Acrescenta, o diretor Antunes Filho:
“Compasso de Espera” é um dos poucos filmes do terceiro mundo, não sei se o único, que tenta um levantamento sociológico do negro não escravo, vivendo numa sociedade industrial, tecnológica, capitalista, sofisticada. A sociedade de uma minoria que vive bem, segundo os padrões ocidentais, contra o pano de fundo de uma minoria que vive mal. “Compasso de Espera” revela a doença de uma geração ferida e insegura. Por isso o filme é tão falado. As personagens estão sempre no papel de quem se justifica, pede desculpas – e o que é pior, se enganando com palavras. Morrendo pela boca. A abundância de diálogos e monólogos é rigorosamente intencional. É uma deliberação característica do filme. Ao contrário do que alguns acharam ou poderiam achar, não é o erro de um homem de teatro que faz o seu primeiro filme. Sem falar de uma certa admiração que sempre tive por Godard, entendo que a verborragia é a qualidade negativa de uma geração em crise, que não podendo ou não conseguindo agir, deitava falação pelos botequins da vida.
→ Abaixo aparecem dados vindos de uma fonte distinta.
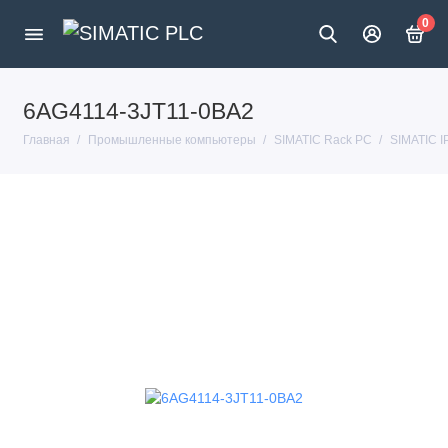
0
6AG4114-3JT11-0BA2
Главная
Промышленные компьютеры
SIMATIC Rack PC
SIMATIC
“Nestas palavras – diz Tom Figueiredo – transparece um certo tom de desculpa. Absolutamente desnecessária. Se existe Godard no diálogo abundante, desligado da ação é porque suas personagens precisam falar de seus graves problemas. Da mesma maneira, se existe Fellini de “A Doce Vida” nas reuniões sociais e festas é porque o Mastroianni negro de Antunes Filho convive com a decadência e a intolerância, mantendo com a alta sociedade paulista, a contraditória relação de repulsa e atração, de ódio e dependência.
Um filme que deve ser visto, pois demonstra que preocupações de seis anos atrás foram capazes de gerar obras mais importantes do que a média da produção recente. E pelo que sabemos, em 1970, as condições de criação eram mais adversas do que as atuais”. Estreia hoje no Cinema de Arte AIP.
Texto de Fernando Spencer, publicado na edição 167 do Diário de Pernambuco, em 1978.